Problem details — Using the records below, filter for lines that contain the string "intégration" and copy them out.

Data extracted from a collection
********************

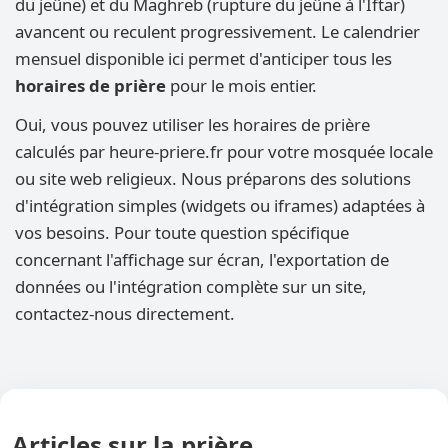
du jeûne) et du Maghreb (rupture du jeûne à l'Iftar)
avancent ou reculent progressivement. Le calendrier
mensuel disponible ici permet d'anticiper tous les
horaires de prière
pour le mois entier.
Oui, vous pouvez utiliser les horaires de prière
calculés par heure-priere.fr pour votre mosquée locale
ou site web religieux. Nous préparons des solutions
d'intégration simples (widgets ou iframes) adaptées à
vos besoins. Pour toute question spécifique
concernant l'affichage sur écran, l'exportation de
données ou l'intégration complète sur un site,
contactez-nous directement.
Articles sur la prière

********************

Your solution —
d'intégration simples (widgets ou iframes) adaptées à
données ou l'intégration complète sur un site,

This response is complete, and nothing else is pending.